Word for word, set down every line of the entries below from the line with "Helped Me Grow - International" to the line with "GOV.UK is part of our service", including both, and no other line.

[Saved entries]
▬▬▬▬▬▬▬▬▬▬
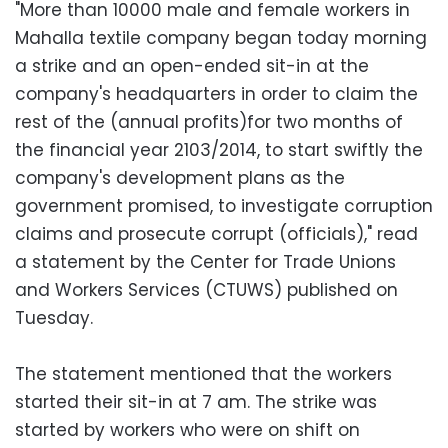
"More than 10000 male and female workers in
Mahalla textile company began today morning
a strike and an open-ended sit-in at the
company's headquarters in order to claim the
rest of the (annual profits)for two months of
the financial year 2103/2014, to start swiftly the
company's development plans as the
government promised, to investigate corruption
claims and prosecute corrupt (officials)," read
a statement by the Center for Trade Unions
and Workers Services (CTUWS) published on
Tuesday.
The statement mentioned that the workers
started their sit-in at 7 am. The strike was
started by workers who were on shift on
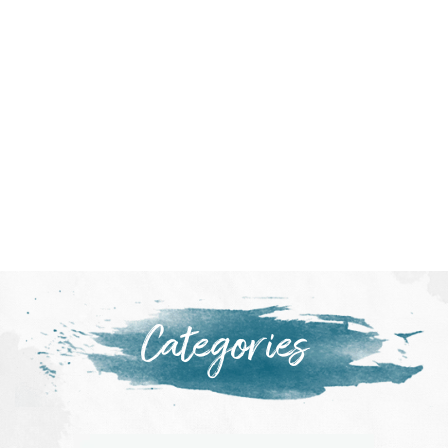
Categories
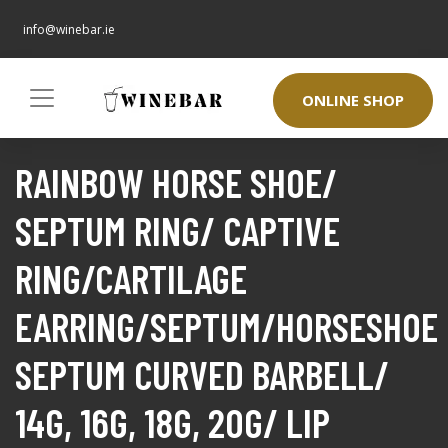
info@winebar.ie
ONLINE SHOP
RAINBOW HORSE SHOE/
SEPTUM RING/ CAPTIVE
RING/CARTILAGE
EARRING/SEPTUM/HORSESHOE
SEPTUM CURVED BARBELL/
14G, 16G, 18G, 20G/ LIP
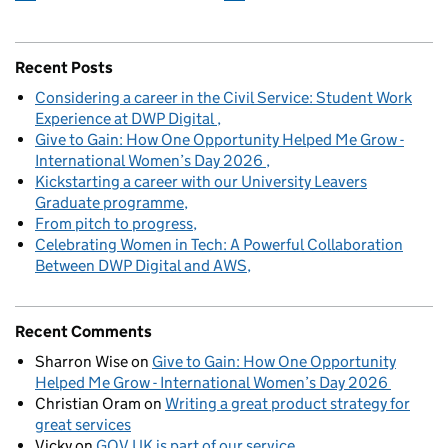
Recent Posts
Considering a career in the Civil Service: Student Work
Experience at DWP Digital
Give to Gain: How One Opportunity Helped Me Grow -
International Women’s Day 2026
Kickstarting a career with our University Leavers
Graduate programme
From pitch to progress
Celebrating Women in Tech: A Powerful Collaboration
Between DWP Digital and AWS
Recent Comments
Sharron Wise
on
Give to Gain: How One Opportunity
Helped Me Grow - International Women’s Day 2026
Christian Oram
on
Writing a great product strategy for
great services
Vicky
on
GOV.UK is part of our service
▬▬▬▬▬▬▬▬▬▬
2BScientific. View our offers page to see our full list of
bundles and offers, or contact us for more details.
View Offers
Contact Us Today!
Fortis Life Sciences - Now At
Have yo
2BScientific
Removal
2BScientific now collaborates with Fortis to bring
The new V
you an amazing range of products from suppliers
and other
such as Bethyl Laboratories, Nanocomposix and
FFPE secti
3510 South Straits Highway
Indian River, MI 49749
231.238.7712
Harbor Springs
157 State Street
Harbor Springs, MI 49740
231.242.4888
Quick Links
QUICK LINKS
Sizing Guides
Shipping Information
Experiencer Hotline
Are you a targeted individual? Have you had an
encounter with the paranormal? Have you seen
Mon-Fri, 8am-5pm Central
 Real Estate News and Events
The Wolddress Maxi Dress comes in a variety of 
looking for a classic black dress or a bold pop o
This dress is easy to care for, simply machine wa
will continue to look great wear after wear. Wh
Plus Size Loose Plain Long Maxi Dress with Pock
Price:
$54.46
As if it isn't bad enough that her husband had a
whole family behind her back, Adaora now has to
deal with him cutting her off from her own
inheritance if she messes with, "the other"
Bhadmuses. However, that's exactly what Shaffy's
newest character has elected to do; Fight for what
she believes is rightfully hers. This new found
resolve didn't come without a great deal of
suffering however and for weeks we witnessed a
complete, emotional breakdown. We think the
▬▬▬▬▬▬▬▬▬▬
**Response to this task:**
Helped Me Grow - International Women’s Day 2026
Christian Oram
on
Writing a great product strategy for
great services
Vicky
on
GOV.UK is part of our service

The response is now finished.